Como disse inicialmente, Castro foi um libertário, um anarquista. O que distingue os anarquistas de outros sectores revolucionários da esquerda é a sua resistência a tudo o que possa restringir a condição livre do ser humano, a única que lhe é natural. E esse tudo manifesta-se nas formas corecivas de organização social, cuja expressão última é o Estado, mas também nas organizações «adjacentes»: igrejas, forças armadas, partidos políticos, tudo enfim, que de alguma forma possa coarctar a expressão da individualidade.
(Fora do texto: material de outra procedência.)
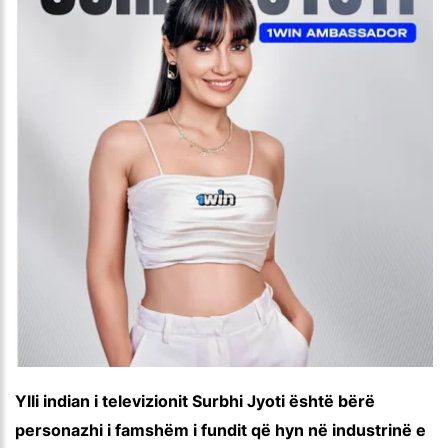
Ylli indian i televizionit Surbhi Jyoti është bërë
personazhi i famshëm i fundit që hyn në industrinë e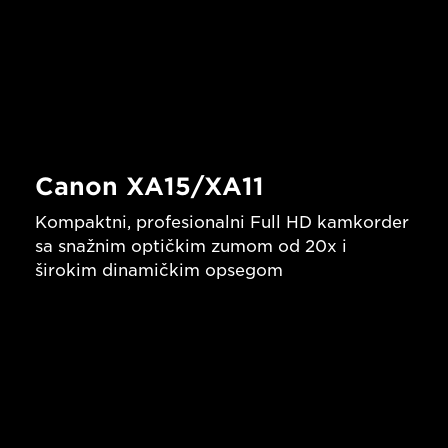
Canon XA15/XA11
Kompaktni, profesionalni Full HD kamkorder
sa snažnim optičkim zumom od 20x i
širokim dinamičkim opsegom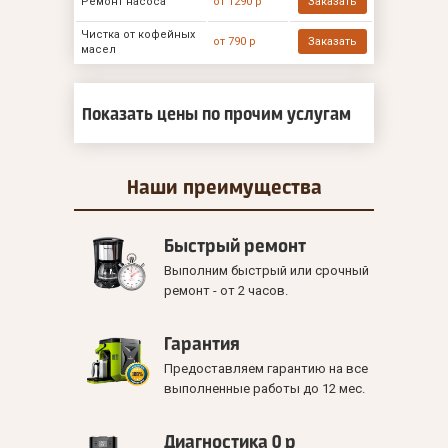
Ремонт насоса
от 1290 р
Заказать
Чистка от кофейных
от 790 р
Заказать
масел
Показать цены по прочим услугам
Наши
преимущества
Быстрый ремонт
Выполним быстрый или срочный
ремонт - от 2 часов.
Гарантия
Предоставляем гарантию на все
выполненные работы до 12 мес.
Диагностика 0 р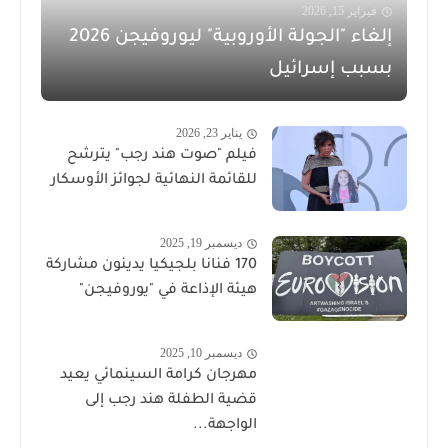
فبراير 15, 2026
إلغاء "الجولة الأوروبية" ليوروفيجن 2026
بسبب إسرائيل
يناير 23, 2026
فيلم "صوت هند رجب" يترشح
للقائمة النهائية لجوائز الأوسكار
ديسمبر 19, 2025
170 فنانا بلجيكيا يدينون مشاركة
هيئة الإذاعة في "يوروفيجن"
ديسمبر 10, 2025
مهرجان كرامة السينمائي يعيد
قضية الطفلة هند رجب إلى
الواجهة...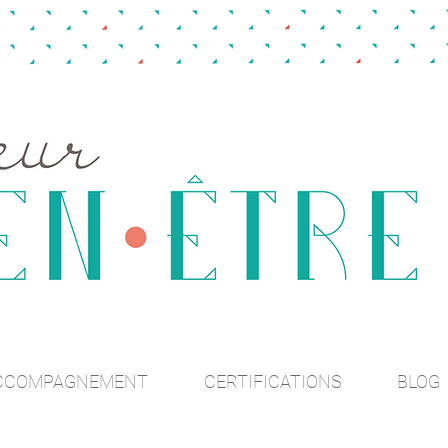
CCOMPAGNEMENT
CERTIFICATIONS
BLOG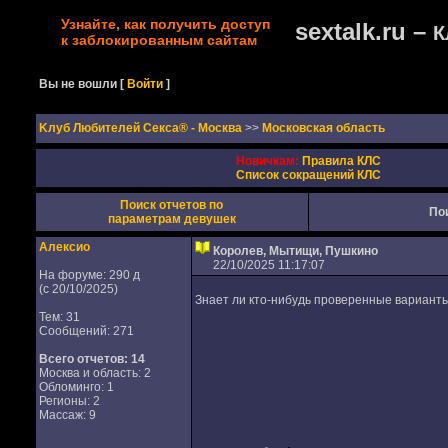
Узнайте, как получить доступ
sextalk.ru –
К
к заблокированным сайтам
Вы не вошли
[
Войти
]
Kлуб Любителей Секса® - Москва
>>
Московская область
Новичкам:
Правила КЛС
Список сокращений КЛС
Поиск отчетов по
По
параметрам девушек
Алексио
Королев, Мытищи, Пушкино
22/10/2025 11:17:07
На форуме: 290 д
(с 20/10/2025)
Знает ли кто-нибудь проверенные варианты
Тем: 31
Сообщений: 271
Всего отчетов:
14
Москва и область: 2
Обломинго: 1
Регионы: 2
Массаж: 9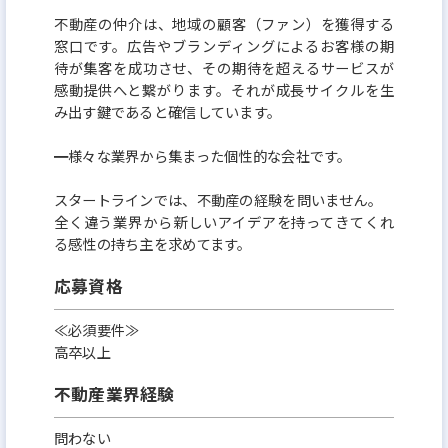
不動産の仲介は、地域の顧客（ファン）を獲得する
窓口です。広告やブランディングによるお客様の期
待が集客を成功させ、その期待を超えるサービスが
感動提供へと繋がります。それが成長サイクルを生
み出す鍵であると確信しています。
━様々な業界から集まった個性的な会社です。
スタートラインでは、不動産の経験を問いません。
全く違う業界から新しいアイデアを持ってきてくれ
る感性の持ち主を求めてます。
応募資格
≪必須要件≫
高卒以上
不動産業界経験
問わない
Daí que, regra geral, os anarquista se associem por grupos de interesses sócio-profissionais, tendo sido precisamente na área sindical que registaram maior êxito organizativo.
Mas culturalmente também, o anarquismo foi muito forte entre nós, durante a I República. Está ainda por conhecer por dentro o grupo de intelectuais que se exprimia em jornais como o Suplemento Literário Ilustrado do diário A Batalha, a revista Renovação e também o histórico semanário O Diabo, escrito e dirigido pelos anarquistas do grupo de Ferreira de Castro: Julião Quintinha, Jaime Brasil, Assis Esperança, Roberto Nobre, Mário Domingues, Nogueira de Brito, Pinto Quartim e vários outros.